Dismantling Liberal Norms Endangers the LGBT Community | Post Woke

The only way to stop us going over a cliff is to rebuild the liberal consensus. ASAP.

Welcome to TaraElla's Post Woke series, where we consciously aim to move beyond the woke vs anti-woke culture wars, and towards a post-woke model of culture and politics.

It is something I have been warning of for many years now: the dismantling of liberal norms puts LGBT people in danger. The fact is, liberal norms like upholding free speech, respecting everyone's freedom of conscience, and respecting individuals' right to privacy, are essential to preventing minorities from being crushed by the tyranny of a misguided majority. Most importantly, the liberal consensus protects everyone from being subject to arbitrary authority, something minorities are most vulnerable to. Despite my warnings, supposedly progressive activists went ahead and trampled on the long standing liberal consensus of Western society during the 2010s, often in the name of 'social justice'. Perhaps it felt good and righteous for some, to help 'de-platform' voices they deem hurtful to minorities. However, what these people didn't (and still don't) understand is that this erosion of liberal norms is bound to have future implications. Implications that are much uglier than having to put up with the occasional homophobic or transphobic speaker.

Indeed, today, the tables have turned, at least to some degree. The reactionary culture warriors are on the march, and the weakening of liberal values and norms has given them much more room to trample on minorities, including LGBT people. In Florida, Ron DeSantis has repeatedly used the power of the state to enforce his beliefs on everyone else, often to the detriment of the LGBT community. He has punished Disney, simply for speaking up against his controversial 'Don't Say Gay' law. His administration has also ended Medicaid coverage of trans related health care. Most concerningly, he has even indicated that he might send Child Protective Services after parents who take their kids to drag shows. Now, I personally don't think it's a good idea to take kids to drag shows, but to use government power to meddle with families for this is scarily authoritarian indeed. Even some conservatives and Republicans have voiced their concerns over this. In the current climate, many LGBT people and families living in states like Florida and Texas are seriously considering whether they might have to leave.

As you can see, the weakening of the liberal consensus has begun to really hurt LGBT people.
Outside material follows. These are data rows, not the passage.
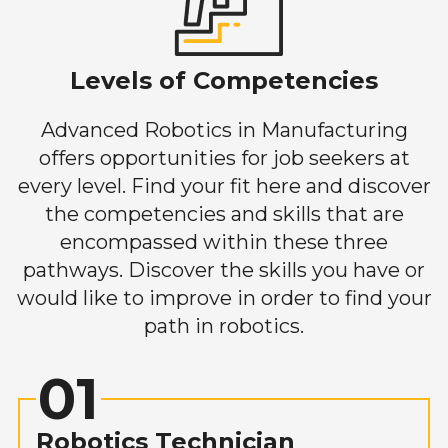
Levels of Competencies
Advanced Robotics in Manufacturing
offers opportunities for job seekers at
every level. Find your fit here and discover
the competencies and skills that are
encompassed within these three
pathways. Discover the skills you have or
would like to improve in order to find your
path in robotics.
01
Robotics Technician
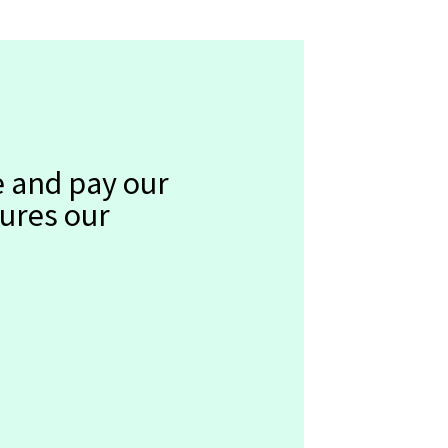
e and pay our
sures our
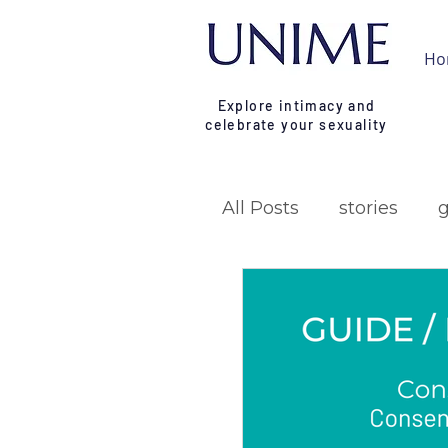
Ho
Explore intimacy and
celebrate your sexuality
All Posts
stories
research
campa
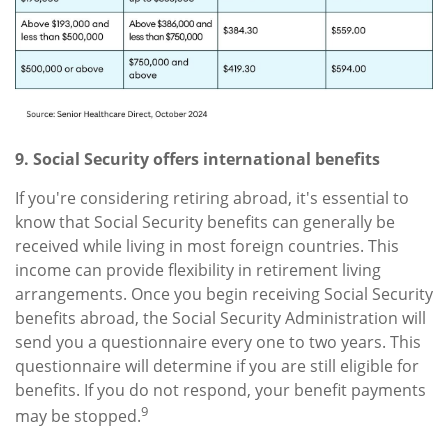
9. Social Security offers international benefits
If you're considering retiring abroad, it's essential to
know that Social Security benefits can generally be
received while living in most foreign countries. This
income can provide flexibility in retirement living
arrangements. Once you begin receiving Social Security
benefits abroad, the Social Security Administration will
send you a questionnaire every one to two years. This
questionnaire will determine if you are still eligible for
benefits. If you do not respond, your benefit payments
9
may be stopped.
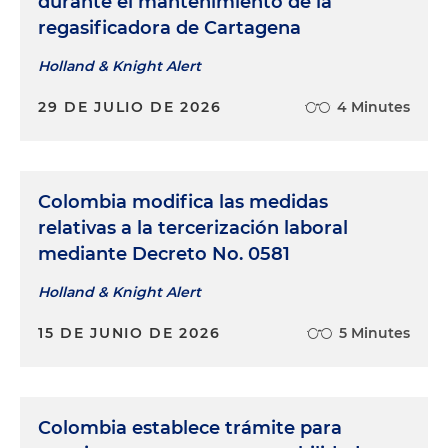
durante el mantenimiento de la
regasificadora de Cartagena
Holland & Knight Alert
29 DE JULIO DE 2026
4 Minutes
Colombia modifica las medidas
relativas a la tercerización laboral
mediante Decreto No. 0581
Holland & Knight Alert
15 DE JUNIO DE 2026
5 Minutes
Colombia establece trámite para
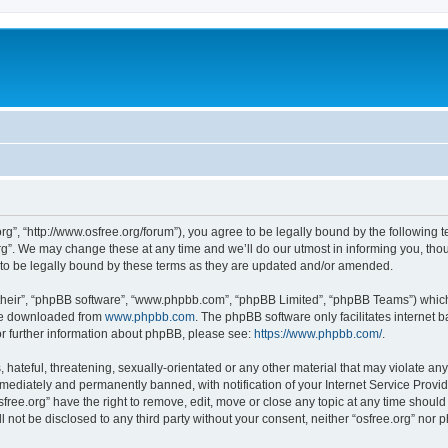
org”, “http://www.osfree.org/forum”), you agree to be legally bound by the following t
g”. We may change these at any time and we’ll do our utmost in informing you, thoug
 to be legally bound by these terms as they are updated and/or amended.
their”, “phpBB software”, “www.phpbb.com”, “phpBB Limited”, “phpBB Teams”) which i
 be downloaded from
www.phpbb.com
. The phpBB software only facilitates internet
or further information about phpBB, please see:
https://www.phpbb.com/
.
hateful, threatening, sexually-orientated or any other material that may violate any 
ediately and permanently banned, with notification of your Internet Service Provide
sfree.org” have the right to remove, edit, move or close any topic at any time shoul
ll not be disclosed to any third party without your consent, neither “osfree.org” nor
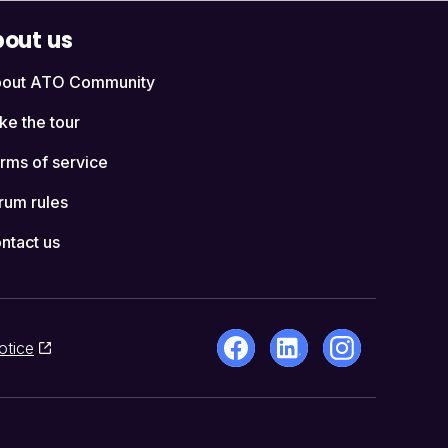
out us
out ATO Community
ke the tour
rms of service
rum rules
ntact us
otice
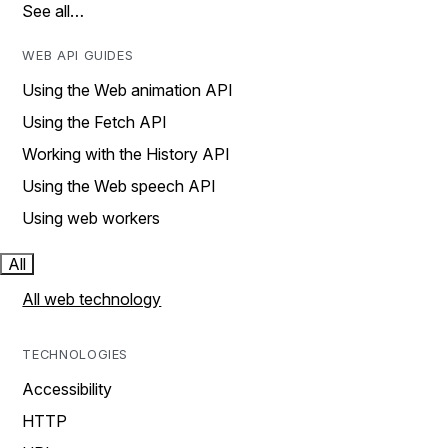
See all…
WEB API GUIDES
Using the Web animation API
Using the Fetch API
Working with the History API
Using the Web speech API
Using web workers
All
All web technology
TECHNOLOGIES
Accessibility
HTTP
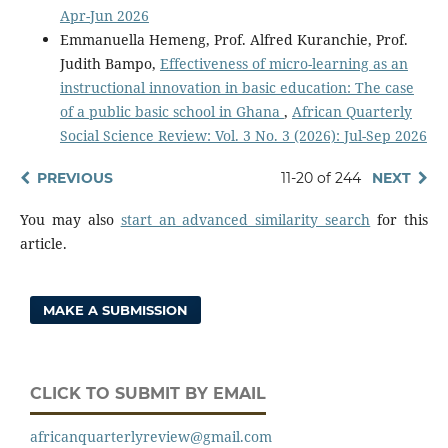
Apr-Jun 2026
Emmanuella Hemeng, Prof. Alfred Kuranchie, Prof.
Judith Bampo,
Effectiveness of micro-learning as an
instructional innovation in basic education: The case
of a public basic school in Ghana
,
African Quarterly
Social Science Review: Vol. 3 No. 3 (2026): Jul-Sep 2026
PREVIOUS
11-20 of 244
NEXT
You may also
start an advanced similarity search
for this
article.
MAKE A SUBMISSION
CLICK TO SUBMIT BY EMAIL
africanquarterlyreview@gmail.com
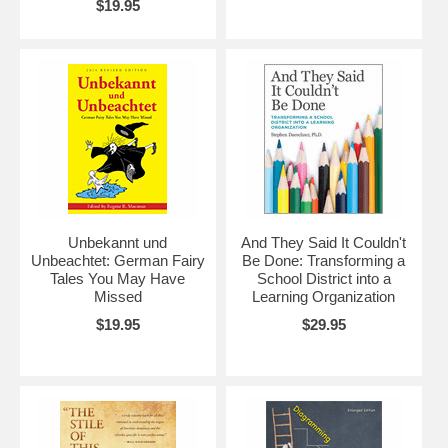
$19.95
Unbekannt und
And They Said It Couldn't
Unbeachtet: German Fairy
Be Done: Transforming a
Tales You May Have
School District into a
Missed
Learning Organization
$19.95
$29.95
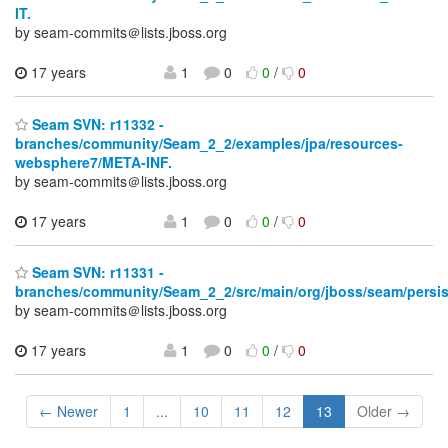
IT.
by seam-commits＠lists.jboss.org
17 years
1
0
0
/
0
Seam SVN: r11332 -
branches/community/Seam_2_2/examples/jpa/resources-
websphere7/META-INF.
by seam-commits＠lists.jboss.org
17 years
1
0
0
/
0
Seam SVN: r11331 -
branches/community/Seam_2_2/src/main/org/jboss/seam/persis
by seam-commits＠lists.jboss.org
17 years
1
0
0
/
0
← Newer
1
...
10
11
12
13
Older →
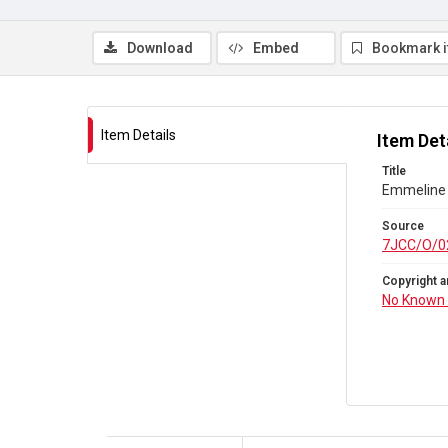
Download
Embed
Bookmark 
Item Details
Item Det
Title
Emmeline 
Source
7JCC/O/0
Copyright a
No Known 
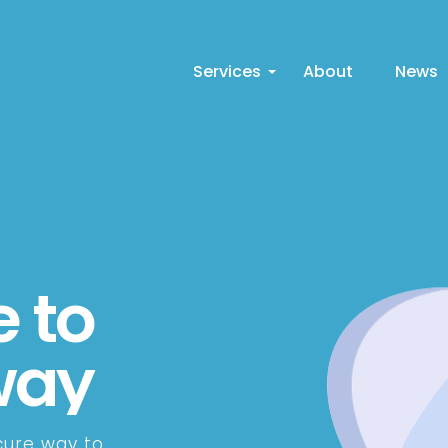
Services
About
News
 to
way
cure way to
I believe the only way to turn it around is to re-embrace and re-strengthen the liberal norms and values that were eroded during the last decade. We need to take a firm, fair and consistent stance for free speech, against cancel culture, and especially for freedom of conscience and the right to privacy. This must be applied to individuals, ideas and actions on the Left and the Right alike, in exactly the same manner, because liberal norms are only credible when they are truly unbiased, when they truly provide a 'level playing field' for all. Right now, on the Left, this would mean opposing cancel culture in all forms, and encouraging the return of respectful and rational debate as the norm. I've heard several people on the Left say that to be in the Left nowadays, you just have to accept its limitations on free speech. This kind of nonsense should be challenged every time we see it. On the Right, we need to be especially wary of those who justify an increasingly authoritarian program on anti-woke grounds. We need to firmly insist that woke excesses are to be dealt with using liberal means, rather than illiberal means. Our resistance against cancel culture on the Left would give us the credibility needed to argue against 'anti-woke' authoritarianism from the Right.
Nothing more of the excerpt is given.